Needle-like and starred spicula of a Tethea. (Highly magnified.)

Generally this fibrous mass is interwoven with numerous mineral spicules of a wonderful elegance and variety of forms, for their shapes are not only strictly determinate for each species of sponge but each part of the sponge, it is believed, has spiculæ of a character peculiar to itself. Sometimes they are pointed at both ends, sometimes at one only, or one or both ends may be furnished with a head like that of a pin, or may carry three or more diverging points, which sometimes curve back so as to form hooks. Sometimes they are triradiate, sometimes stellar; in some cases smooth, in others beset with smaller spinous projections like the lance of the saw-fish. In many species they are embedded in the horny framework; in others, as, for instance, in Tethea Cranium, or in Halichondria, they project from its surface like a tiny forest of spears. They are generally composed of silex or flint, but in the genus Grantia they consist of carbonate of lime. Though the skeleton of most sponges is formed both of horny fibres and of mineral spicules yet the proportions of these two component parts vary considerably in different species.

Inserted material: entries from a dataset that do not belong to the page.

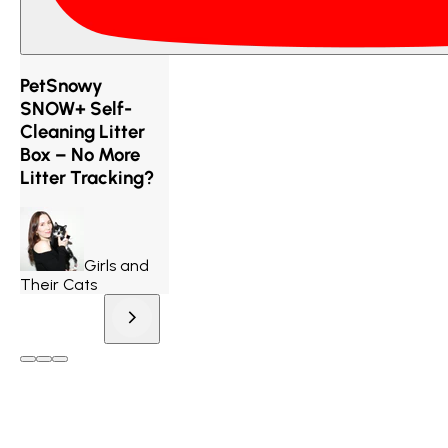
PetSnowy
SNOW+ Self-
Cleaning Litter
Box – No More
Litter Tracking?
Girls and
Their Cats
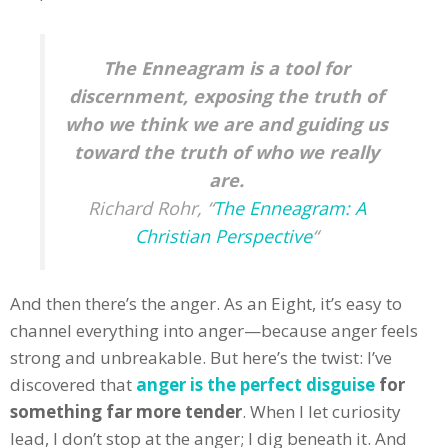
The Enneagram is a tool for
discernment, exposing the truth of
who we think we are and guiding us
toward the truth of who we really
are.
Richard Rohr, “
The Enneagram: A
Christian Perspective
“
And then there’s the anger. As an Eight, it’s easy to
channel everything into anger—because anger feels
strong and unbreakable. But here’s the twist: I’ve
discovered that
anger is the perfect disguise
for
something far more tender
. When I let curiosity
lead, I don’t stop at the anger; I dig beneath it. And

In the common sponge, for instance, the fibrous skeleton is almost entirely destitute of spicules, a circumstance to which it owes the flexibility and softness that render it so useful to man, while they predominate in the Halichondriæ, and sometimes even, as in the Grantiæ, completely supersede the horny fabric.

Minute portion of the surface of Tethea Cranium, magnified, spicula projecting beyond the surface.

Halina papillaris.
Currents passing inwards through the pores (a a), traversing the internal canals (b), and escaping by the larger vents (c, d).

On examining a sponge, the holes with which the substance is everywhere pierced may be seen to be of two kinds; one of larger size than the rest, few in number, and opening into wide channels and tunnels which pierce the sponge through its centre; the other minute, extremely numerous, covering the wide surface, and communicating with the innumerable branching passages which make up the body of the skeleton. Through the smaller openings or pores the circumambient water freely enters the body of the sponge, passes through the smaller canals, and, ultimately reaching the larger set of vessels, is evolved through the larger apertures or oscula. Thus by a still mysterious agency (for the presence of cilia has as yet been detected but in one genus of full-grown marine sponges) a constant circulation is kept up, providing the sponge with nourishing particles and oxygen, and enabling its system of channels to perform the functions both of an alimentary tube and a respiratory apparatus.

Dr. Grant describes in glowing terms his first discovery of this highly interesting phenomenon: "Having put a small branch of sponge with some sea-water into a watch-glass, in order to examine it with the microscope, and bringing one of the apertures on the side of the sponge fully into view, I beheld for the first time the spectacle of this living fountain, vomiting forth from a circular cavity an impetuous torrent of liquid matter, and hurling along in rapid succession opaque masses, which it strewed everywhere around. The beauty and novelty of such a scene in the animal kingdom long arrested my attention, but after twenty-five minutes of constant observation, I was obliged to withdraw my eye from fatigue, without having seen the torrent for one instant change its direction or diminish in the slightest degree the rapidity of its course. I continued to watch the same orifice at short intervals for five hours, sometimes observing it for a quarter of an hour at a time, but still the stream rolled on with a constant and equal velocity."

Subsequent observations have proved that the living sponge has the power of opening and closing at pleasure its oscula, which are capable of acting independently of each other, thus fully establishing the animal nature of these simple organisations, in whom latterly even traces of sensibility have been detected, such as one would hardly expect to meet with in a sponge. For these creatures, as we are entitled to call them, are able to protrude from their oscula the gelatinous membrane which clothes their channels, and on touching these protruded parts with a needle, they were seen by Mr. Gosse to shrink immediately—a proof that the sponge, however low it may rank in the animal world, is yet far from being so totally inert or lifeless as was formerly imagined.

The propagation of the sponges is provided for in a no less wonderful manner than their respiration and nourishment. Minute globular particles of sarcode sprout forth as little protuberances from the interior of the canals. As they increase in size, they are gradually clothed with vibratile cilia, and, finally detaching themselves, are cast out through the oscula into the world of waters. Here their wanderings continue for a short time, until, if they be not devoured on the way, they reach some rock or submarine body on which, tired of their brief erratic existence, they fix themselves for ever, and, bidding adieu to all further rambles, lead henceforth the quiet sedentary life of their parents. In this manner the sponges, which otherwise would have been confined to narrow limits, spread like a living carpet over the bottom of the seas, and in spite of their being utterly defenceless, maintain their existence from age to age. At the same time they serve to feed a vast number of other marine animals, for the waters frequently swarm with their eggs, and these afford many a welcome repast to myriads of sessile molluscs, annelides, polyps, and other creatures small or abstemious enough to be satisfied with feasting on atoms.